Describing the results of genomic work by Michael Westbury and collaborators, including ancient hyena genomes from Eurasia and North America.

7 min read
Spotted hyena on a dark background
Photo by mana5280 on Unsplash

I’ve been writing about ancient mixture between species for a long time now. Since the reporting of the first Neandertal genome in 2010, a lively field of ancient genomics has been bringing new DNA analyses of other extinct species. They’ve turned up ancient gene flow between species again and again, in extinct lineages like mammoths and straight-tusked elements, in living and extinct canids, in baboons, and pretty much wherever a geographically widespread mammal has some species diversity.

An interesting paper last year by Michael Westbury and coworkers presented interpretation of the genomes of cave hyenas from Europe and China: “Hyena paleogenomes reveal a complex evolutionary history of cross-continental gene flow between spotted and cave hyena”.

It may not seem like a surprise that hybridization and ancient resulting ancient gene flow is part of the story of these hyenas. At this point, it would be more newsworthy to find that hybridization never happened. I am interested in this paper because it illustrates a shift in our understanding of ancient mixture in many lineages where mitochondrial-only sampling has only recently started to give way to whole-genome approaches. I’m also interested because of the pattern of hyena evolution has some parallels with hominins.

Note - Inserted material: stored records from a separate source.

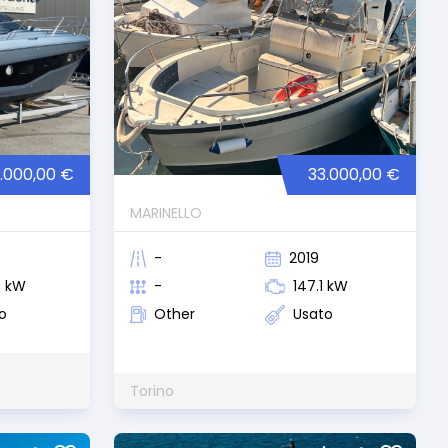
.000,00 €
33.000,00 €
MARINELLO
-
2019
6 kW
-
147.1 kW
o
Other
Usato
Torino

This paper is not about every part of the hyena phylogeny. The surviving members of the hyena family belong to four genera, the brown hyena Parahyaena brunnea, striped hyena Hyaena hyaena, the aardwolf Proteles cristata, and the spotted hyena Crocuta crocuta. Brown and striped hyenas were historically classified together; they are sister species today and diverged from a common ancestor around 4.5 million years ago. This paper covers only the genus Crocuta. Part of a paragraph of the introduction helps to understand the taxonomy in this genus:

Although now restricted to sub-Saharan Africa, the genus [Crocuta] once had a much more extensive range, occupying most of Eurasia, from the British Isles to the far east of Asia. Initially, because of distinct morphologies, Eurasian cave and African spotted hyena lineages were considered distinct taxa. Cave hyenas had shorter distal limb elements than the extant species, indicating less cursorial ability. They also had a less trenchant check tooth morphology, indicating less active hunting and meat eating and a greater reliance on scavenging for their nutritional needs. Eurasian cave hyenas have further been split into European (C. crocuta spelaea) and Asian (C. crocuta ultima) subspecies. These classifications have, however, met with some resistance, with differences being attributed to phenotypic plasticity caused by different climates. This skepticism was further supported by a study using short fragments of mtDNA, which found African spotted hyenas to be intermingled within Eurasian cave hyenas’ mitochondrial haplogroups. This result indicated that, when only considering these mtDNA fragments, cave and spotted hyena appear to be inseparable taxa.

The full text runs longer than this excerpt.